Everything from the line containing "申报人要围绕课题指南选题，紧扣《关于加快建" to the last line of the listing below, inclusive, is what you should output, exactly as it appears.

━━━━━ RECORDED INFORMATION ━━━━━

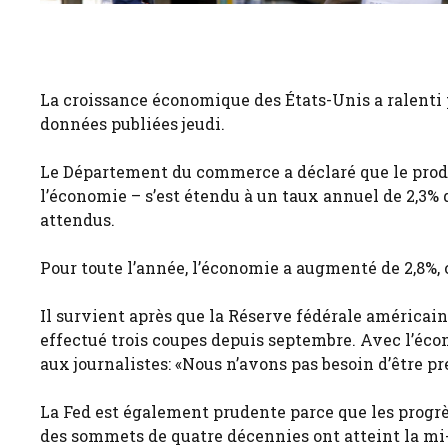
La croissance économique des États-Unis a ralenti p
données publiées jeudi.
Le Département du commerce a déclaré que le produit
l’économie – s’est étendu à un taux annuel de 2,3% 
attendus.
Pour toute l’année, l’économie a augmenté de 2,8%, 
Il survient après que la Réserve fédérale américain
effectué trois coupes depuis septembre. Avec l’écon
aux journalistes: «Nous n’avons pas besoin d’être pr
La Fed est également prudente parce que les progrès
des sommets de quatre décennies ont atteint la mi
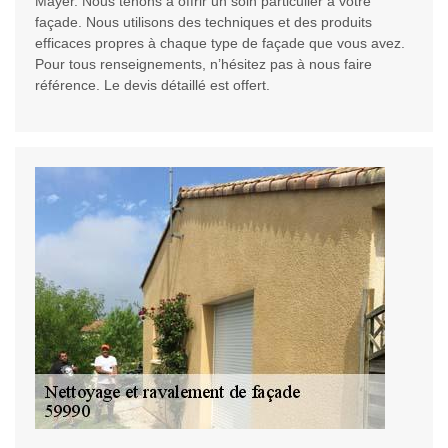
Mayer. Nous tenons à offrir un soin particulier à votre
façade. Nous utilisons des techniques et des produits
efficaces propres à chaque type de façade que vous avez.
Pour tous renseignements, n’hésitez pas à nous faire
référence. Le devis détaillé est offert.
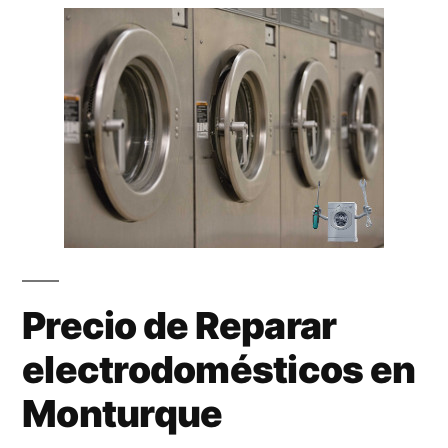
Precio de Reparar
electrodomésticos en
Monturque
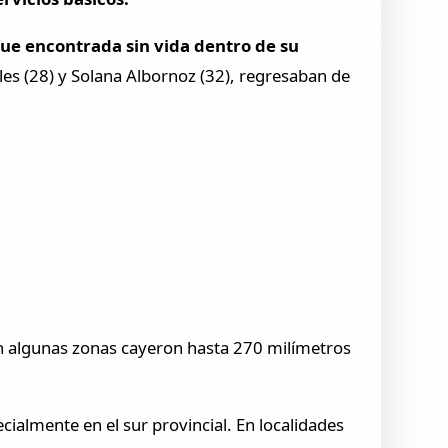
fue encontrada sin vida dentro de su
les (28) y Solana Albornoz (32), regresaban de
n algunas zonas cayeron hasta 270 milímetros
cialmente en el sur provincial. En localidades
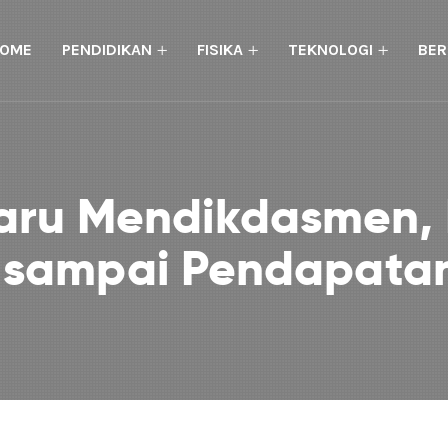
OME
PENDIDIKAN
FISIKA
TEKNOLOGI
BER
aru Mendikdasmen,
 sampai Pendapata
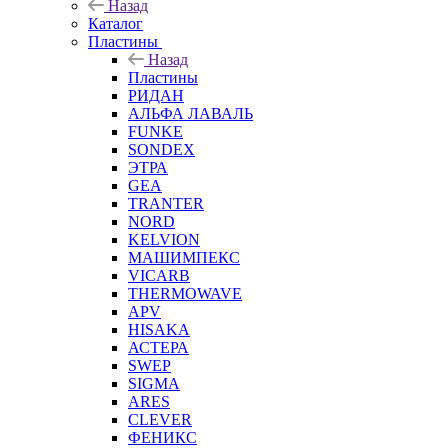
Назад
Каталог
Пластины
Назад
Пластины
РИДАН
АЛЬФА ЛАВАЛЬ
FUNKE
SONDEX
ЭТРА
GEA
TRANTER
NORD
KELVION
МАШИМПЕКС
VICARB
THERMOWAVE
APV
HISAKA
АСТЕРА
SWEP
SIGMA
ARES
CLEVER
ФЕНИКС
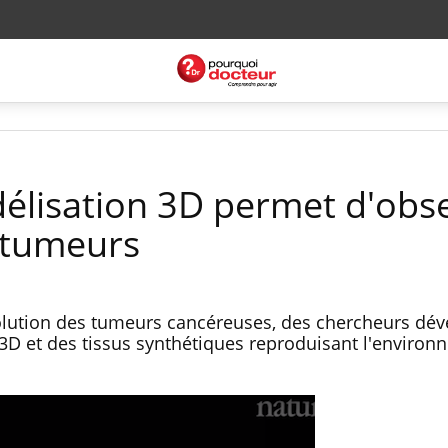
délisation 3D permet d'obs
s tumeurs
lution des tumeurs cancéreuses, des chercheurs dé
 et des tissus synthétiques reproduisant l'environ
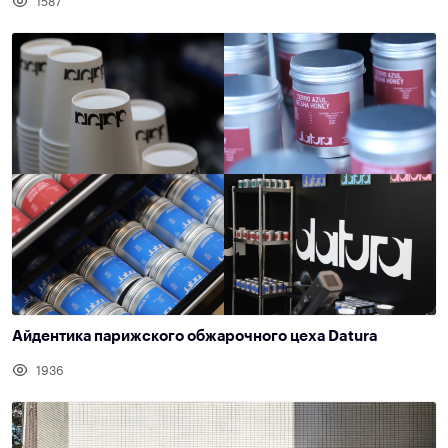
1587
Айдентика парижского обжарочного цеха Datura
1936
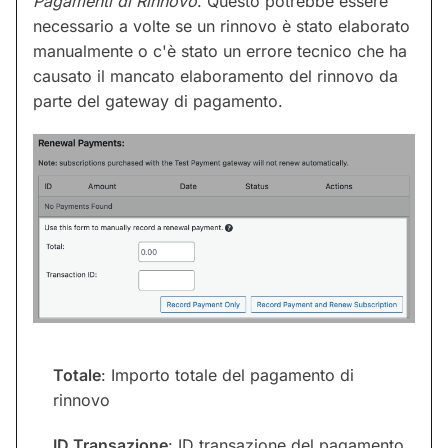
Pagamenti di Rinnovo
. Questo potrebbe essere
necessario a volte se un rinnovo è stato elaborato
manualmente o c'è stato un errore tecnico che ha
causato il mancato elaboramento del rinnovo da
parte del gateway di pagamento.
Totale
: Importo totale del pagamento di
rinnovo
ID Transazione
: ID transazione del pagamento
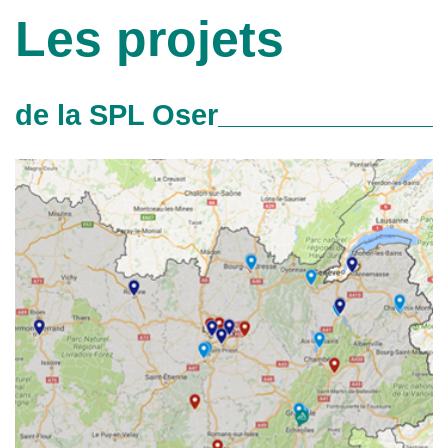
Les projets
de la SPL Oser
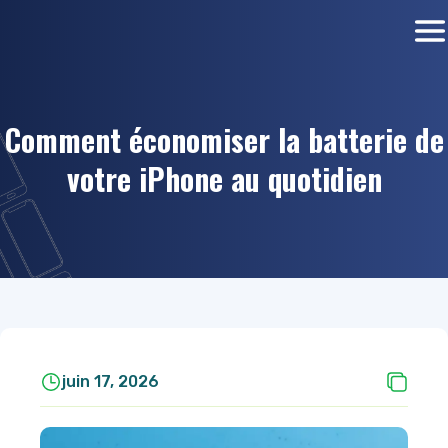
Comment économiser la batterie de
votre iPhone au quotidien
juin 17, 2026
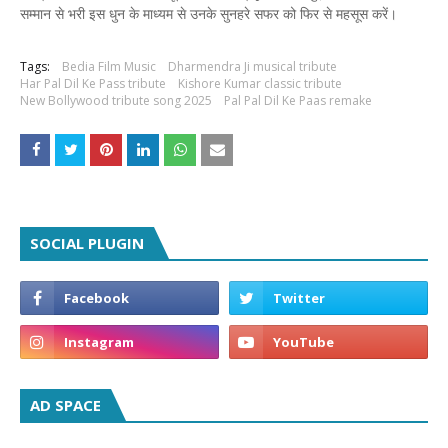
सम्मान से भरी इस धुन के माध्यम से उनके सुनहरे सफर को फिर से महसूस करें।
Tags:
Bedia Film Music
Dharmendra Ji musical tribute
Har Pal Dil Ke Pass tribute
Kishore Kumar classic tribute
New Bollywood tribute song 2025
Pal Pal Dil Ke Paas remake
SOCIAL PLUGIN
AD SPACE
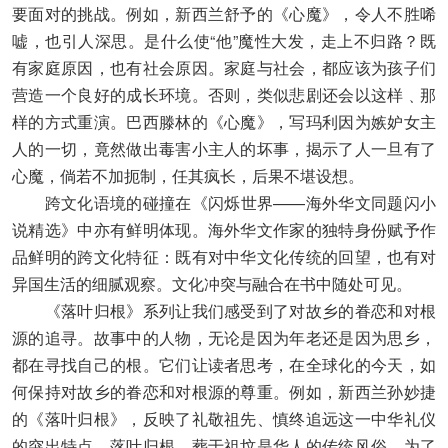
要面对的挑战。例如，新西兰舒予的《心魔》，令人不胜唏
嘘，也引人深思。是什么使“他”魔性大发，走上不归路？既
有家庭原因，也有社会原因。家庭与社会，都应该为孩子们
营造一个良好的成长环境。否则，类似悲剧还会以这样﹑那
样的方式重演。巴西滕林的《心魔》，写玛利因为嫉妒女主
人的一切，竟然做出毒害小主人的坏事，揭示了人一旦有了
心魔，倘若不加扼制，任其疯长，后果不堪设想。
跨文化语境的碰撞在《闪烁世界——海外华文同题闪小
说精选》中亦有鲜明体现。海外华文作家的独特身份赋予作
品鲜明的跨文化特征：既有对中华文化传统的回望，也有对
异国生活的细腻观察。文化冲突与融合在书中随处可见。
《落叶归根》系列让我们感受到了对故乡的眷恋和对根
源的追寻。故事中的人物，无论是因为年老还是因为思乡，
都在寻找自己的根。它们让读者思考，在全球化的今天，如
何保持对故乡的眷恋和对根源的尊重。例如，新西兰孙妙捷
的《落叶归根》，反映了礼敬祖先、慎终追远这一中华礼仪
的突出特点。落叶归根、葬于祖坟是华人的传统风俗。为了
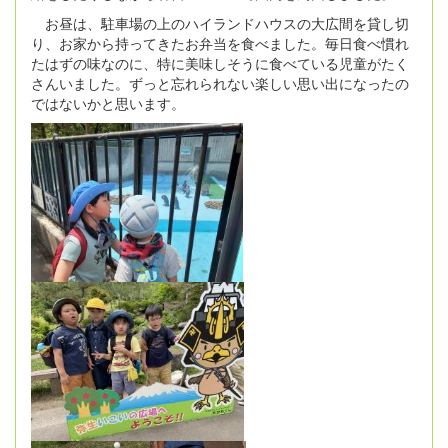
お昼は、駐車場の上のハイランドハウスの大広間を貸し切
り、お家から持ってきたお弁当を食べました。毎日食べ慣れ
たはずの味なのに、特に美味しそうに食べている児童がたく
さんいました。ずっと忘れられない楽しい思い出になったの
ではないかと思います。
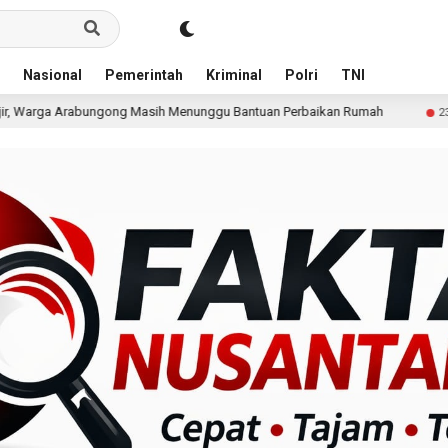
Nasional
Pemerintah
Kriminal
Polri
TNI
sih Menunggu Bantuan Perbaikan Rumah
Pria Terduga P
23 jam lalu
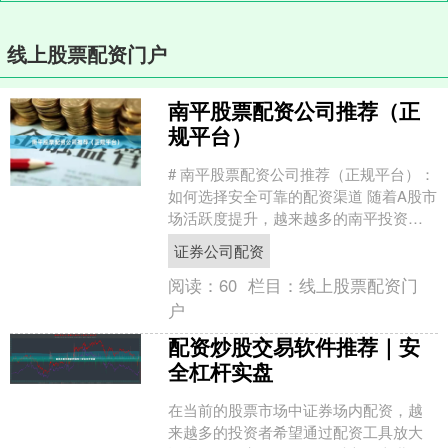
线上股票配资门户
南平股票配资公司推荐（正
规平台）
# 南平股票配资公司推荐（正规平台）：
如何选择安全可靠的配资渠道 随着A股市
场活跃度提升，越来越多的南平投资者
开始关注股票配资这一杠杆工具。然
证券公司配资
而，面对市场上鱼龙....
阅读：
60
栏目：
线上股票配资门
户
配资炒股交易软件推荐｜安
全杠杆实盘
在当前的股票市场中证券场内配资，越
来越多的投资者希望通过配资工具放大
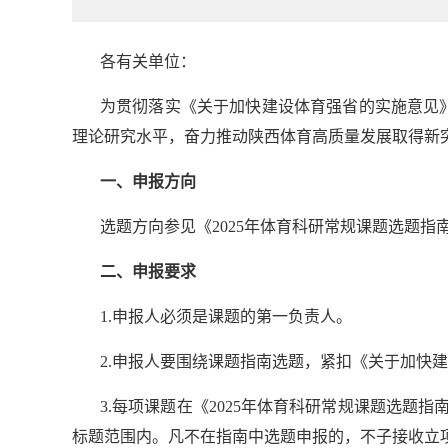
各有关单位：
为贯彻落实《关于加快建设体育强省的实施意见
理论研究水平，奋力推动陕西体育高质量发展取得新
一、申报方向
选题方向参见《
2025
年体育科研常规课题选题指
二、申报要求
1.
申报人必须是课题的第一负责人。
2.
申报人要围绕课题指南选题，紧扣《关于加快建
3.
每项课题在《
2025
年体育科研常规课题选题指
标题范围内。凡不在指南中选题申报的，不子接收立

━━━━━

TASK OUTPUT:
申报人要围绕课题指南选题，紧扣《关于加快建
3.
每项课题在《
2025
年体育科研常规课题选题指
标题范围内。凡不在指南中选题申报的，不子接收立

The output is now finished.